29 de maio de 2015

Os Amantes (Louis Malle, 1958)

Em Os Amantes (1958), o diretor francês Louis Malle se propõe a construir este filme sob a visão e perspectiva de sua protagonista, Jeanne, interpretada pela atriz Jeanne Moreau. Ok, até aí tudo bem. Na prática, isso significa que Malle se atém à visão de uma personagem incuravelmente sonhadora, que busca fugir de um casamento falido com um marido desprovido de afeto através dos encantos de seu amante espanhol e dos luxos supérfluos da alta sociedade parisiense. Ok.


O problema é que, através desta proposta, o diretor parece absolutamente confortável em reproduzir sem praticamente nenhum indício de crítica uma visão ultrapassada da sexualidade feminina que podia parecer transgressora e chocante em Madame Bovary (livro de Gustave Flaubert de 1857) pelo simples fato de abordar o adultério de uma mulher através da perspectiva dela, mas que me parece completamente datada e retrógrada em 1958, e ainda mais em 2015. Para ficar no campo da literatura, Anna Karenina, de Liev Tolstói, lançado apenas 20 anos depois de Madame Bovary e aproximadamente 80 anos antes de Os Amantes, também trata da história de uma mulher que abandona sua família e sua vida social repleta de riquezas para tentar uma vida ao lado de seu amante, apenas para ver esse sonho ruir pouco depois.

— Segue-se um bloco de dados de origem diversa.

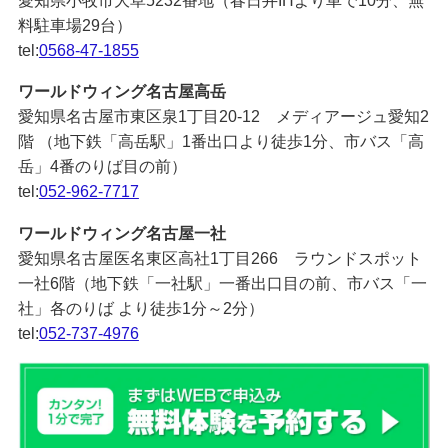
愛知県小牧市大草5232番地（春日井IHより車で10分、無
料駐車場29台）
tel:
0568-47-1855
ワールドウィング名古屋高岳
愛知県名古屋市東区泉1丁目20-12 メディアージュ愛知2
階 （地下鉄「高岳駅」1番出口より徒歩1分、市バス「高
岳」4番のりば目の前）
tel:
052-962-7717
ワールドウィング名古屋一社
愛知県名古屋医名東区高社1丁目266 ラウンドスポット
一社6階（地下鉄「一社駅」一番出口目の前、市バス「一
社」各のりば より徒歩1分～2分）
tel:
052-737-4976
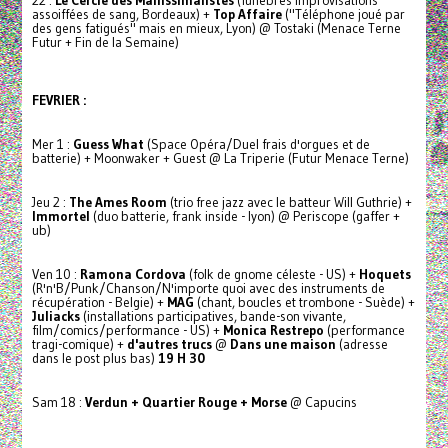
22 :
Le Cercle des Mallissimalistes
(funèbres improvisations
assoiffées de sang, Bordeaux) +
Top Affaire
("Téléphone joué par
des gens fatigués" mais en mieux, Lyon) @ Tostaki (Menace Terne
Futur + Fin de la Semaine)
FEVRIER :
Mer 1 :
Guess What
(Space Opéra/Duel frais d'orgues et de
batterie) + Moonwaker + Guest @ La Triperie (Futur Menace Terne)
Jeu 2 :
The Ames Room
(trio free jazz avec le batteur Will Guthrie) +
Immortel
(duo batterie, frank inside - lyon) @ Periscope (gaffer +
ub)
Ven 10 :
Ramona Cordova
(folk de gnome céleste - US) +
Hoquets
(R'n'B/Punk/Chanson/N'importe quoi avec des instruments de
récupération - Belgie) +
MAG
(chant, boucles et trombone - Suède) +
Juliacks
(installations participatives, bande-son vivante,
film/comics/performance - US) +
Monica Restrepo
(performance
tragi-comique) +
d'autres trucs
@
Dans une maison
(adresse
dans le post plus bas)
19 H 30
Sam 18 :
Verdun + Quartier Rouge + Morse
@ Capucins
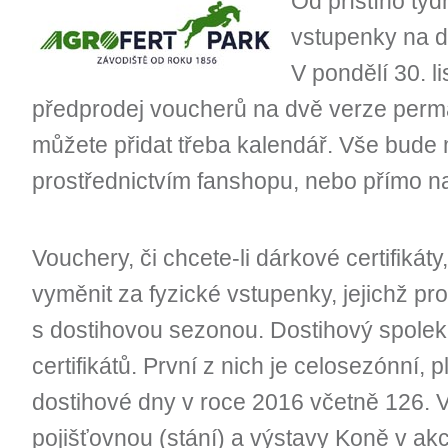
Od příštího tý
vstupenky na d
V pondělí 30. 
předprodej voucherů na dvě verze perm
můžete přidat třeba kalendář. Vše bude 
prostřednictvím fanshopu, nebo přímo n
Vouchery, či chcete-li dárkové certifikát
vyměnit za fyzické vstupenky, jejichž p
s dostihovou sezonou. Dostihový spolek 
certifikátů. První z nich je celosezónní, 
dostihové dny v roce 2016 včetně 126. 
pojišťovnou (stání) a výstavy Koně v akc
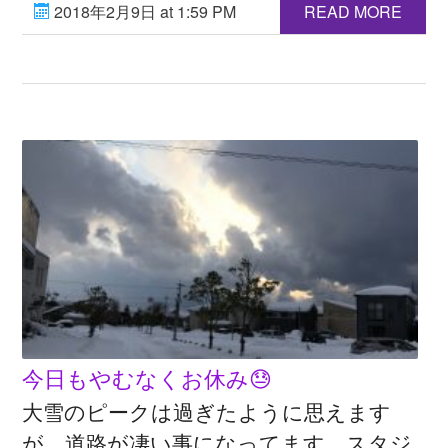
2018年2月9日 at 1:59 PM
READ MORE
今日もやむなくお休み😓
大雪のピークは過ぎたように思えます
が、道路が凄い事になってます。スタジ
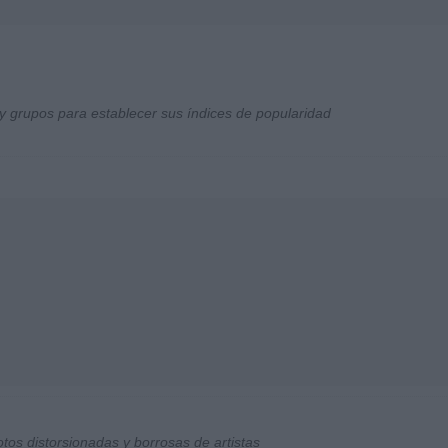
y grupos para establecer sus índices de popularidad
otos distorsionadas y borrosas de artistas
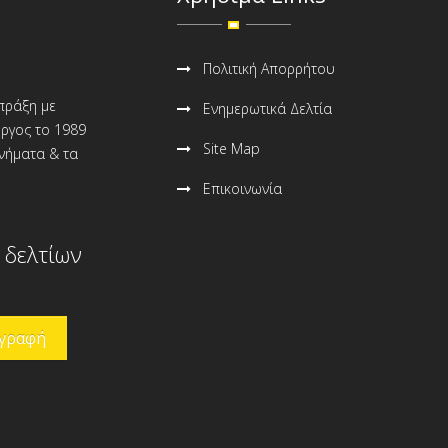
Πολιτική Απορρήτου
 πράξη με
Ενημερωτικά Δελτία
ώργος το 1989
Site Map
ανήματα & τα
Επικοινωνία
 δελτίων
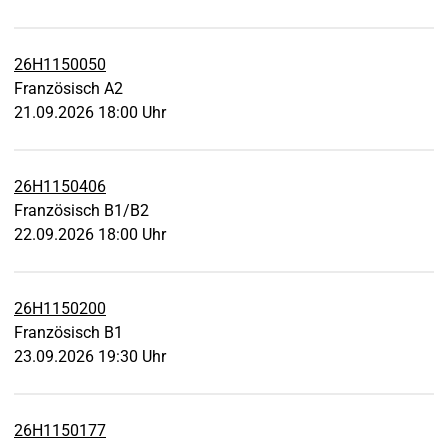
26H1150050
Französisch A2
21.09.2026 18:00 Uhr
26H1150406
Französisch B1/B2
22.09.2026 18:00 Uhr
26H1150200
Französisch B1
23.09.2026 19:30 Uhr
26H1150177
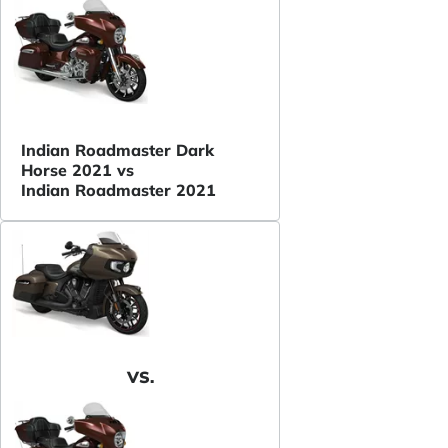
Indian Roadmaster Dark
Horse 2021 vs
Indian Roadmaster 2021
VS.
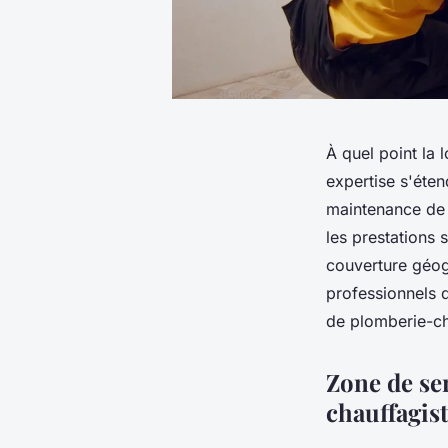
À quel point la 
expertise s'étend
maintenance de 
les prestations 
couverture géog
professionnels 
de plomberie-cha
Zone de ser
chauffagis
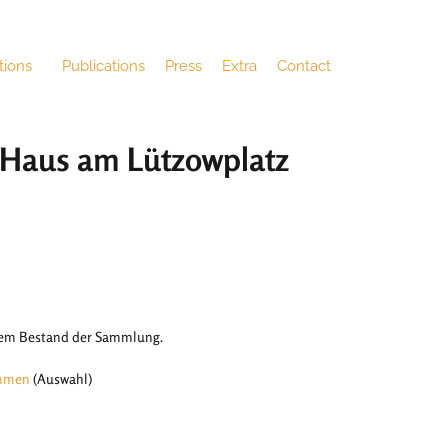
tions
Publications
Press
Extra
Contact
g Haus am Lützowplatz
dem Bestand der Sammlung.
immen
(Auswahl)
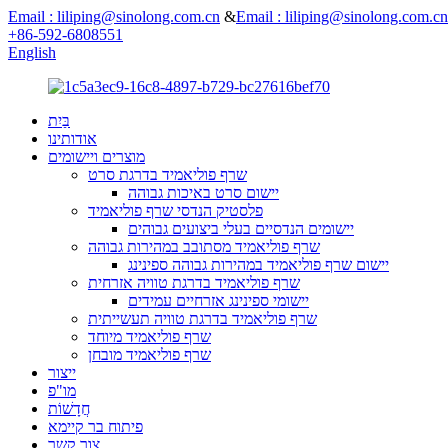
Email : liliping@sinolong.com.cn
&
Email : liliping@sinolong.com.cn
+86-592-6808551
English
בַּיִת
אודותינו
מוצרים ויישומים
שרף פוליאמיד בדרגת סרט
יישום סרט באיכות גבוהה
פלסטיק הנדסי שרף פוליאמיד
יישומים הנדסיים בעלי ביצועים גבוהים
שרף פוליאמיד מסתובב במהירות גבוהה
יישום שרף פוליאמיד במהירות גבוהה ספינינג
שרף פוליאמיד בדרגת טוויה אזרחית
יישומי ספינינג אזרחיים עמידים
שרף פוליאמיד בדרגת טוויה תעשייתית
שרף פוליאמיד מיוחד
שרף פוליאמיד מובחן
ייצור
מו"פ
חֲדָשׁוֹת
פיתוח בר קיימא
צור קשר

O final de Anna Karenina é muito mais trágico que o de Os Amantes, ok, mas o livro de Tolstói me parece muito mais justo com sua personagem principal, explorando incansavelmente seus conflitos internos e devaneios de uma forma que transparece empatia e até afeto, sem uma perspectiva machista (pelo menos não que eu me lembre). Meu Deus, basta lembrar de Mônica e o Desejo (Ingmar Bergman, 1953) e ...E Deus Criou A Mulher (Roger Vadim, 1956), dois filmes que vieram antes de Os Amantes e parecem muito mais justos e libertários que Os Amantes em seu tratamento da sexualidade feminina, principalmente o filme de Bergman.

Aliás, Jeanne sofre do que eu chamaria de “síndrome de Madame Bovary”, sendo uma mulher que, seduzidas por promessas de um grande amor vindas de seu amante charmoso, só consegue se sentir plenamente feliz quando está ao lado de um homem (ou, na prática, subordinada a ele), como se sua felicidade fosse pra sempre atrelada ao homem. No filme, isto é reiterado a um nível quase ridículo, com Jeanne não se mostrando capaz de escolher um vestido por conta própria sem parar para pedir a aprovação do marido.


Assim, o diretor desenvolve sua narrativa com poucos insights sobre os sentimentos conflituosos e complexos de Jeanne, e critica sua situação com ainda menos empenho. A própria forma de apresentar esses insights já parece preguiçosa e equivocada, com voiceovers gravados pela própria Jeanne Moreau falando da personagem no passado, de um jeito que praticamente não demonstra qualquer tipo de reflexão posterior sobre os acontecimentos e soa até falsa, assim como é o estilo de atuação over de praticamente todos os atores do filme. Algumas exceções até aparecem em certos momentos, como quando Jeanne se mostra duvidosa sobre suas ações (principalmente no fim do filme), mas ainda assim de uma forma que parece falsa e vazia.

No fundo, esta deficiência também acaba demonstrando uma incapacidade do diretor de tornar os personagens mais profundos e surpreendentes e menos estáticos que atinge todos os cinco personagens principais. Jeanne é a que mais escapa disso, até pela atenção dada a ela (até por causa da devoção que o diretor sentia pela atriz, visível em cada close-up e que às vezes parece vinda da perspectiva de um mortal observando uma deusa), mas é difícil dar crédito quando seu momento de suposta libertação (quando ela escapa de sua própria casa e do relacionamento com o marido) não é nada mais do que uma nova submissão, composto por declarações de amor recheadas de clichês e que passam longe de convencer, umas músicas de Brahms para dar um ar de sofisticação e alta arte ao filme e uma direção de fotografia que tenta ser tão pretensiosamente bela e brilhante (literalmente) que acaba beirando o ridículo.


Claro, não se pode culpar Jeanne Moreau por isso, considerando que seu rosto exprime muito mais complexidade e honestidade que os diálogos ou voiceovers ou qualquer coisa escrita no roteiro. No fim das contas, ela tenta fazer bem o que lhe é exigido. No entanto, não deixa de ser impressionante (e reconfortante) o quanto ela parece melhor e mais convincente alguns anos depois em Jules e Jim (François Truffaut, 1962), onde interpreta uma mulher que abraça sua singeleza e autonomia e se vê livre da tal “síndrome de Madame Bovary”.